Record extracts:
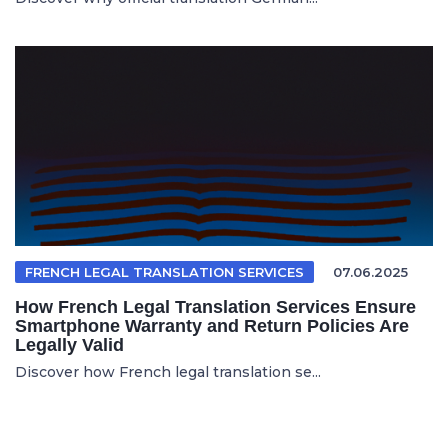
FRENCH LEGAL TRANSLATION SERVICES
07.06.2025
How French Legal Translation Services Ensure
Smartphone Warranty and Return Policies Are
Legally Valid
Discover how French legal translation se...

Task goal:
Where an entry holds an image, drop the image and copy the remaining text exactly.

Written response:
FRENCH LEGAL TRANSLATION SERVICES
07.06.2025
How French Legal Translation Services Ensure
Smartphone Warranty and Return Policies Are
Legally Valid
Discover how French legal translation se...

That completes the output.